### What to produce:
From the records below, copy every line that contains the word "الصديق".

Stored data entries:
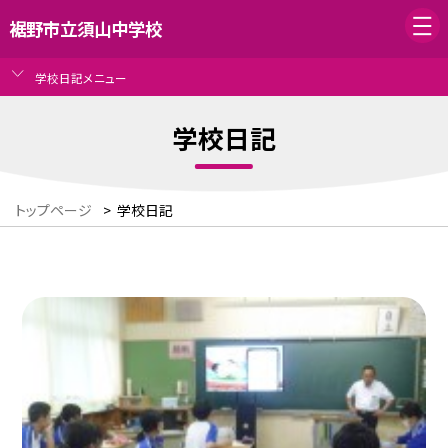
裾野市立須山中学校
学校日記メニュー
学校日記
トップページ
>
学校日記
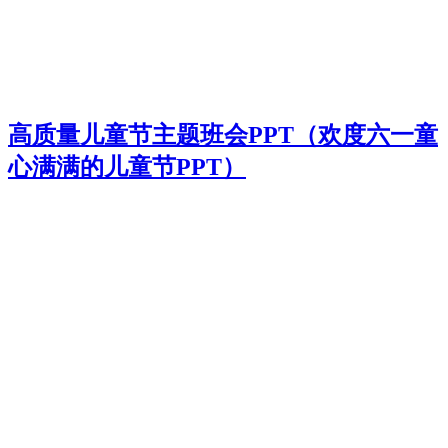
高质量儿童节主题班会PPT（欢度六一童
心满满的儿童节PPT）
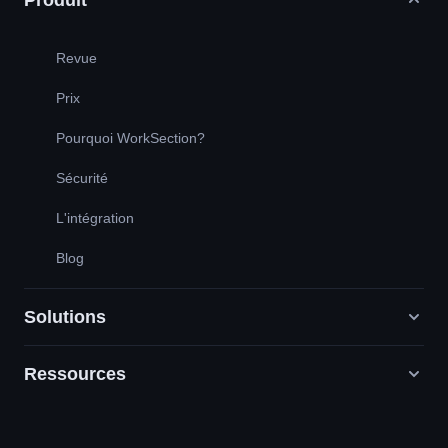
Produit
Revue
Prix
Pourquoi WorkSection?
Sécurité
L'intégration
Blog
Solutions
Ressources
Agences de marketing numérique
RP / RH / Création / Conseil
Service de soutien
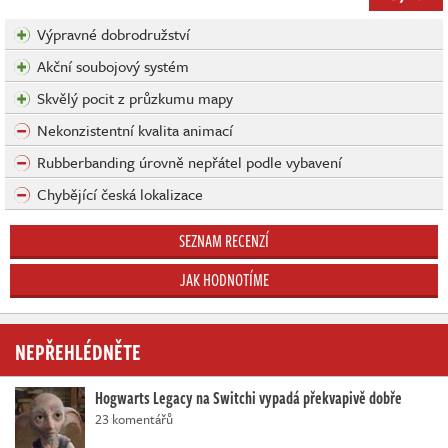
Výpravné dobrodružství
Akční soubojový systém
Skvělý pocit z průzkumu mapy
Nekonzistentní kvalita animací
Rubberbanding úrovně nepřátel podle vybavení
Chybějící česká lokalizace
SEZNAM RECENZÍ
JAK HODNOTÍME
NEPŘEHLÉDNĚTE
Hogwarts Legacy na Switchi vypadá překvapivě dobře
23 komentářů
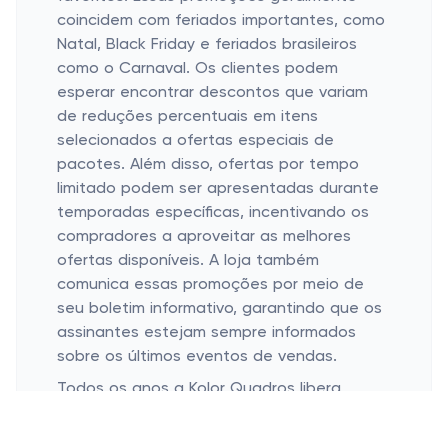
coincidem com feriados importantes, como
Natal, Black Friday e feriados brasileiros
como o Carnaval. Os clientes podem
esperar encontrar descontos que variam
de reduções percentuais em itens
selecionados a ofertas especiais de
pacotes. Além disso, ofertas por tempo
limitado podem ser apresentadas durante
temporadas específicas, incentivando os
compradores a aproveitar as melhores
ofertas disponíveis. A loja também
comunica essas promoções por meio de
seu boletim informativo, garantindo que os
assinantes estejam sempre informados
sobre os últimos eventos de vendas.
Todos os anos a Kolor Quadros libera
promoções especiais para as datas mais
importantes do ano, como:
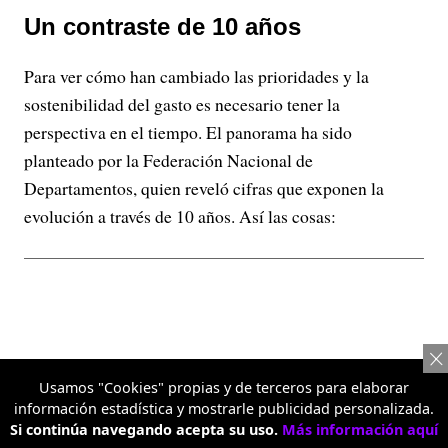
Un contraste de 10 años
Para ver cómo han cambiado las prioridades y la
sostenibilidad del gasto es necesario tener la
perspectiva en el tiempo. El panorama ha sido
planteado por la Federación Nacional de
Departamentos, quien reveló cifras que exponen la
evolución a través de 10 años. Así las cosas:
Usamos "Cookies" propias y de terceros para elaborar
información estadística y mostrarle publicidad personalizada.
Si continúa navegando acepta su uso.
Más información aquí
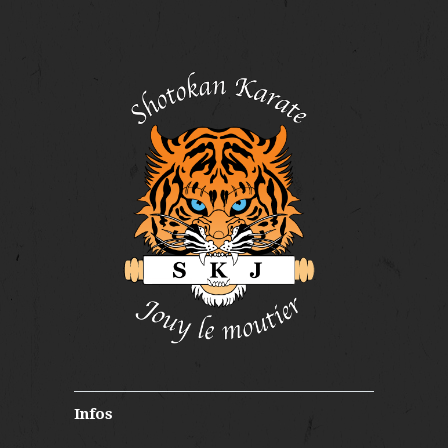
Infos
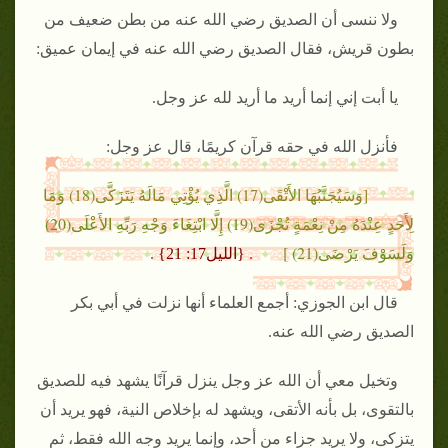
ولا ننسى أن الصديق رضي الله عنه من بطن ضعيف من
بطون قريش، فقال الصديق رضي الله عنه في إيمان عميق:
يا أبت إني إنما أريد ما أريد لله عز وجل.
فأنزل الله في حقه قرآن كريمًا، قال عز وجل:
[وَسَيُجَنَّبُهَا الأَتْقَى(17) الَّذِي يُؤْتِي مَالَهُ يَتَزَكَّى(18) وَمَا
لِأَحَدٍ عِنْدَهُ مِنْ نِعْمَةٍ تُجْزَى(19) إِلَّا ابْتِغَاءَ وَجْهِ رَبِّهِ الأَعْلَى(20)
وَلَسَوْفَ يَرْضَى(21) ]
.
{الليل17: 21}
.
قال ابن الجوزي: أجمع العلماء أنها نزلت في أبي بكر
الصديق رضي الله عنه.
وتخيل معي أن الله عز وجل ينزل قرآنًا يشهد فيه للصديق
بالتقوى، بل بأنه الأتقى، ويشهد له بإخلاص النية، فهو يريد أن
يتزكى، ولا يريد جزاء من أحد، وإنما يريد وجه الله فقط، ثم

### Result for this exercise:
ولا ننسى أن الصديق رضي الله عنه من بطن ضعيف من
بطون قريش، فقال الصديق رضي الله عنه في إيمان عميق:
الصديق رضي الله عنه.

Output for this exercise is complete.